Towards the end of World War II and into the post-war period, the economic situation for touring ensembles (including gas-rationing and entertainment taxes) began to favor smaller bands (such as Louis Jordan's) and limited the number of appearances orchestras such as Millinder's could command. In the late 1940s, the band toured all the larger R&B auditoriums, although it had few chart hits for several years.

In 1949, the band left Decca Records and joined RCA Victor and then King Records, recording with the singers Big John Greer and Annisteen Allen. The band's last big hit was "I'm Waiting Just for You", with Allen, in 1951, which reached number 2 on the R&B chart and number 19 on the pop chart. A year earlier, Millinder's track "Silent George" had become a dirty blues hit.

==Later years==
By 1952, Millinder began working as a radio DJ. He continued touring with his band, but his style was falling out of favor, and the band's history of many personnel changes began to affect its sound. In 1954, he took over the leadership of the house band at the Apollo Theater for a while. He effectively retired from performing around 1955, although his final recordings were in 1960.

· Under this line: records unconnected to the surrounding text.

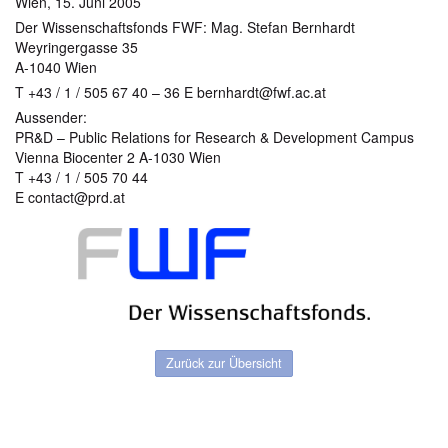
Wien, 15. Juni 2005
Der Wissenschaftsfonds FWF: Mag. Stefan Bernhardt
Weyringergasse 35
A-1040 Wien
T +43 / 1 / 505 67 40 – 36 E bernhardt@fwf.ac.at
Aussender:
PR&D – Public Relations for Research & Development Campus
Vienna Biocenter 2 A-1030 Wien
T +43 / 1 / 505 70 44
E contact@prd.at
Zurück zur Übersicht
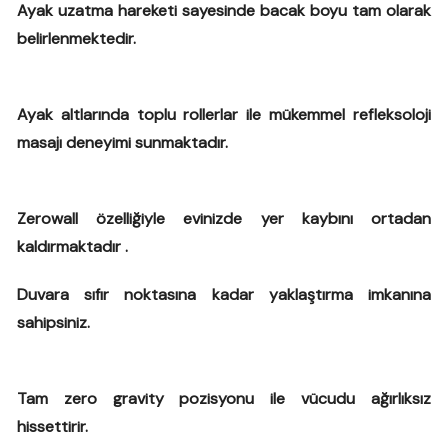
Ayak uzatma hareketi sayesinde bacak boyu tam olarak
belirlenmektedir.
Ayak altlarında toplu rollerlar ile mükemmel refleksoloji
masajı deneyimi sunmaktadır.
Zerowall özelliğiyle evinizde yer kaybını ortadan
kaldırmaktadır .
Duvara sıfır noktasına kadar yaklaştırma imkanına
sahipsiniz.
Tam zero gravity pozisyonu ile vücudu ağırlıksız
hissettirir.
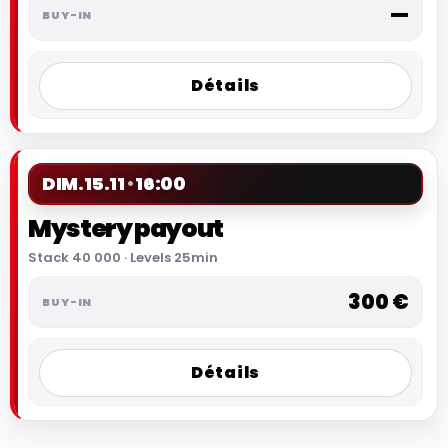
—
Détails
DIM.
15.11
16:00
Mystery payout
Stack 40 000 · Levels 25min
300 €
Détails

He became active in music publishing and in public relations for a whiskey distillery. He died of a liver ailment in New York City in September 1966.

==Selected discography==
===LP compilations===
- Lucky Millinder / Cab Calloway – Awful Natural (1949) (RCA/PM 42030, 1977)
- Lucky Days 1941–1945 (MCA 1319, 1980)
- Let It Roll (MCA 1357, 1982)
- Shorty's Got to Go (Jukebox Lil 609, 1984)
- Let It Roll Again (Jukebox Lil 613, 1986)
- Lucky Millinder & His Orchestra, Sister Rosetta Tharpe – The Uncollected Lucky Millinder, 1942 (Hindsight Records HSR-233, 1986)

===CD compilations===
Every recording (all Decca, RCA Victor, and King) by Lucky Millinder & His Orchestra is included in this four-volume series from the Classics reissue label.
- The Chronological Lucky Millinder & His Orchestra 1941–1942 (Classics 712, 1993)
- The Chronological Lucky Millinder & His Orchestra 1943–1947 (Classics 1026, 1998)
- The Chronological Lucky Millinder & His Orchestra 1947–1950 (Classics 1173, 2001)
- The Chronological Lucky Millinder & His Orchestra 1951–1960 (Classics 1460, 2008)
- Apollo Jump (Proper PVCD-115, 2002)[2-CD set]
- Jukebox Hits 1942–1951 (Acrobat ACMCD-4029, 2005)
- The Very Best of Lucky Millinder (Collectables COL-2898, 2005) – all King recordings

== Preservation ==
Performances of Lucky Millinder & His Orchestra were preserved and restored by the UCLA Film & Television Archive from 16mm prints. Restoration funding was provided by a grant from the Grammy Museum. The restoration had its world premiere at the 2024 UCLA Festival of Preservation.